Tuesday, December 16, 2014

Beverly "Guitar" Watkins - Gonna Play the Blues For You



For as long as I can remember, music has been a process of discovery for me, whether it involves an unfamiliar style of music, a recording I didn't know about, or an artist or a group I've never heard before. It's a joy to experience new music...new to me, at least...and I actively seek out the unfamiliar. I don't make it happen as much as I used to these days, since the distractions of being an adult can tie an anchor to your heart and soul. But when I can slip the chains for a little while from time to time, great things come into view.

Beverly "Guitar" Watkins is one of those great things. I first heard about her in an article called "Playing It Forward" in Premier Guitar magazine's November 2014 issue. Written by Ted Drozdowski, it's a terrific piece that focuses on the great Music Maker Relief Foundation, founded by folklorist and musician Tim Duffy. Like the legendary Alan Lomax before him, Duffy set out to find and record obscure artists who were mostly forgotten in their twilight years, hoping to document styles of music that aren't heard much these days, if at all.

But some of these artists still have a fire going inside and they play on, partly because they can, and partly because they have to. They all seem to share a deep love for what they do, and a love for the audiences who come to hear them play. Watkins has that fire. She describes her playing this way: “My style is real Lightnin’ Hopkins lowdown blues. I call it hard classic blues, stompin’ blues, railroad smokin’ blues.”

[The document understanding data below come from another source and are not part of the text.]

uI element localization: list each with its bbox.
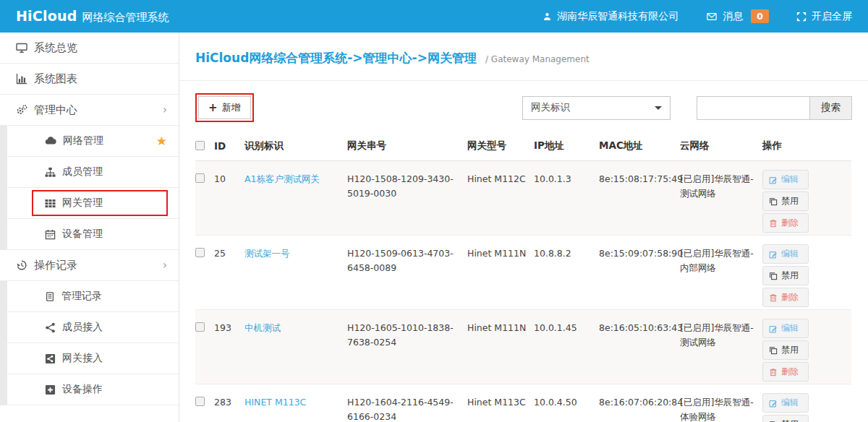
sidebar-item-gateway-management[interactable]: 网关管理 [0, 188, 179, 219]
cell-ip: 10.0.1.3 [534, 161, 599, 236]
sidebar-item-label: 系统图表 [34, 72, 77, 86]
messages-badge: 0 [751, 9, 769, 23]
sidebar-item-label: 网络管理 [63, 134, 103, 147]
col-header-ops: 操作 [762, 132, 851, 161]
sidebar-item-label: 成员管理 [62, 165, 103, 178]
page-subtitle: / Gateway Management [485, 54, 590, 64]
cell-model: Hinet M111N [467, 236, 534, 310]
gears-icon [16, 104, 27, 116]
table-row: 25 测试架一号 H120-1509-0613-4703-6458-0089 H… [195, 236, 851, 310]
add-button[interactable]: + 新增 [198, 96, 251, 119]
col-header-serial: 网关串号 [347, 132, 467, 161]
table-row: 283 HINET M113C H120-1604-2116-4549-6166… [195, 384, 851, 422]
app-logo-text: 网络综合管理系统 [82, 11, 169, 25]
sidebar-item-device-management[interactable]: 设备管理 [0, 219, 179, 250]
user-icon [542, 12, 552, 22]
disable-button[interactable]: 禁用 [762, 415, 809, 422]
cell-serial: H120-1508-1209-3430-5019-0030 [347, 161, 467, 236]
row-checkbox[interactable] [195, 248, 205, 257]
cell-model: Hinet M113C [467, 384, 534, 422]
cell-cloud: [已启用]华辰智通-测试网络 [680, 310, 762, 384]
sidebar-item-label: 网关管理 [62, 197, 103, 210]
cell-mac: 8e:15:09:07:58:90 [599, 236, 680, 310]
delete-button[interactable]: 删除 [762, 213, 809, 233]
cell-cloud: [已启用]华辰智通-测试网络 [680, 161, 762, 236]
sidebar-item-gateway-access[interactable]: 网关接入 [0, 343, 179, 374]
share-icon [45, 322, 56, 333]
sidebar-item-device-operations[interactable]: 设备操作 [0, 374, 179, 405]
gateway-name-link[interactable]: 中机测试 [244, 322, 281, 333]
sidebar-item-label: 管理中心 [34, 103, 77, 117]
delete-button[interactable]: 删除 [762, 288, 809, 307]
table-header-row: ID 识别标识 网关串号 网关型号 IP地址 MAC地址 云网络 操作 [195, 132, 851, 161]
fullscreen-label: 开启全屏 [812, 10, 852, 23]
cell-serial: H120-1509-0613-4703-6458-0089 [347, 236, 467, 310]
sidebar-item-system-overview[interactable]: 系统总览 [0, 33, 179, 64]
grid-icon [45, 198, 56, 209]
plus-square-icon [45, 384, 56, 395]
row-checkbox[interactable] [195, 322, 205, 332]
search-button[interactable]: 搜索 [809, 96, 852, 120]
sidebar-item-operation-records[interactable]: 操作记录 › [0, 250, 179, 281]
row-checkbox[interactable] [195, 173, 205, 183]
file-text-icon [45, 291, 55, 302]
cell-mac: 8e:16:07:06:20:84 [599, 384, 680, 422]
trash-icon [769, 368, 778, 376]
envelope-icon [706, 12, 718, 22]
cell-id: 283 [214, 384, 244, 422]
sidebar-item-network-management[interactable]: 网络管理 ★ [0, 126, 179, 157]
plus-icon: + [208, 103, 218, 112]
top-bar: HiCloud 网络综合管理系统 湖南华辰智通科技有限公司 消息 0 开启全屏 [0, 0, 868, 33]
cell-ip: 10.0.1.45 [534, 310, 599, 384]
trash-icon [769, 219, 778, 228]
sidebar-item-management-records[interactable]: 管理记录 [0, 281, 179, 312]
edit-button[interactable]: 编辑 [762, 393, 809, 413]
gateway-name-link[interactable]: HINET M113C [244, 397, 306, 408]
cell-ip: 10.8.8.2 [534, 236, 599, 310]
caret-down-icon [655, 106, 662, 113]
gateway-name-link[interactable]: 测试架一号 [244, 248, 290, 259]
page-title: HiCloud网络综合管理系统->管理中心->网关管理 [195, 51, 477, 65]
sidebar-item-member-access[interactable]: 成员接入 [0, 312, 179, 343]
edit-button[interactable]: 编辑 [762, 170, 809, 189]
sidebar-item-system-charts[interactable]: 系统图表 [0, 64, 179, 95]
search-input[interactable] [697, 96, 809, 120]
disable-button[interactable]: 禁用 [762, 266, 809, 285]
delete-button[interactable]: 删除 [762, 362, 809, 382]
cell-mac: 8e:16:05:10:63:43 [599, 310, 680, 384]
sidebar-item-label: 成员接入 [62, 321, 103, 334]
fullscreen-toggle[interactable]: 开启全屏 [796, 10, 852, 23]
edit-button[interactable]: 编辑 [762, 244, 809, 264]
disable-button[interactable]: 禁用 [762, 340, 809, 360]
app-logo: HiCloud 网络综合管理系统 [16, 8, 169, 25]
cell-serial: H120-1604-2116-4549-6166-0234 [347, 384, 467, 422]
edit-button[interactable]: 编辑 [762, 319, 809, 338]
chevron-right-icon: › [163, 260, 167, 271]
sidebar-item-management-center[interactable]: 管理中心 › [0, 95, 179, 126]
fullscreen-icon [796, 12, 807, 22]
messages-menu[interactable]: 消息 0 [706, 9, 769, 23]
row-checkbox[interactable] [195, 397, 205, 406]
sidebar-item-member-management[interactable]: 成员管理 [0, 157, 179, 188]
select-all-checkbox[interactable] [195, 141, 205, 150]
history-icon [16, 259, 27, 271]
cell-serial: H120-1605-1010-1838-7638-0254 [347, 310, 467, 384]
search-group: 搜索 [697, 96, 852, 120]
main-content: HiCloud网络综合管理系统->管理中心->网关管理 / Gateway Ma… [179, 33, 868, 422]
edit-icon [769, 399, 778, 408]
clone-icon [769, 346, 778, 355]
favorite-star-icon[interactable]: ★ [156, 135, 167, 147]
col-header-id: ID [214, 132, 244, 161]
sidebar: 系统总览 系统图表 管理中心 › 网络管理 ★ 成员管理 网关管理 设备管 [0, 33, 179, 422]
gateway-table: ID 识别标识 网关串号 网关型号 IP地址 MAC地址 云网络 操作 10 A… [195, 132, 851, 422]
cell-id: 25 [214, 236, 244, 310]
col-header-name: 识别标识 [244, 132, 347, 161]
disable-button[interactable]: 禁用 [762, 191, 809, 211]
edit-icon [769, 250, 778, 259]
gateway-name-link[interactable]: A1栋客户测试网关 [244, 173, 320, 184]
cell-mac: 8e:15:08:17:75:49 [599, 161, 680, 236]
company-menu[interactable]: 湖南华辰智通科技有限公司 [542, 10, 678, 23]
annotation-box-add-button: + 新增 [195, 93, 254, 122]
filter-select[interactable]: 网关标识 [522, 96, 671, 120]
messages-label: 消息 [723, 10, 743, 23]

In short, this woman can still play her ass off, and she can leave a lot of musicians more than a half-century younger than her in the dust.
From the Artist Biography by Richard Skelly at AllMusic:

Her earliest influences included Rosetta Tharpe, Bessie Smith, Ma Rainey, and Memphis Minnie, and she was exposed to the music because of her grandmother, who would play their recordings on the family Gramophone. She began playing guitar as an eight-year-old, learning by listening to the records her mother would play for her. Later, she was exposed to the records of touring bands, including Louis Jordan's and Count Basie's. She began to model her playing after Charlie Byrd and Basie's rhythm guitarist, Freddie Green. Throughout high school, she participated in a variety of talent shows and played trumpet in the school band. Her high school band master helped broaden her knowledge of jazz and blues guitar, and piano. After a succession of bands in high school, she settled in with playing with Piano Red, who later changed their name and found their widest appeal, as Piano Red & the Houserockers, which led to bookings outside Atlanta and northern Florida in cities like Chicago, Detroit, and Washington, D.C.
Although her first instrument was guitar, the Atlanta native began playing bass for a band called Billy West Stone and the Down Beats while she was in high school. In 1959, Watkins met Piano Red (Willie Lee Perryman, also known as Dr. Feelgood), who had a daily radio show on Atlanta station WAOK. She joined his band, Piano Red and the Meter-Tones, and began playing shows in Atlanta and surrounding towns. Eventually they began touring the southeast. Shortly after changing their name to Piano Red and the Houserockers, they began touring nationally and they scored two successful singles: "Dr. Feelgood" and "Right String But The Wrong Yo-Yo."

The band broke up in 1965, and Watkins went on to play with Eddie Tigner and the Ink Spots, Joseph Smith and the Fendales, and finally with Leroy Redding and the Houserockers until the late 1980s. After that, she became a fixture on the Atlanta music scene in a section of town known as Underground Atlanta.

Not just a great guitarist, singer and harp player, Watkins is a true performer. At 74, she still pulls out the stops like the blues players from years ago, like playing the guitar behind her head. As she says in her Premier Guitar interview: “I can sure enough stand-toe-to-toe with any man and play guitar just as good if not better — and nobody’s going to beat me at putting on a show.”

Know what? I believe her.

Here's more on the Music Maker Relief Foundation:

Music Maker Relief Foundation, Inc. is a nonprofit organization dedicated to helping the true pioneers and forgotten heroes of Southern musical traditions gain recognition and meet their day to day needs. Today, many such musicians are living in extreme poverty and need food, shelter, medical care, and other assistance. Music Maker's aid and service programs improve the quality of recipients lives. Our work affirms to these artists that we value the gifts of music and inspiration they have delivered to the world. Our mission is to give back to the roots of American music.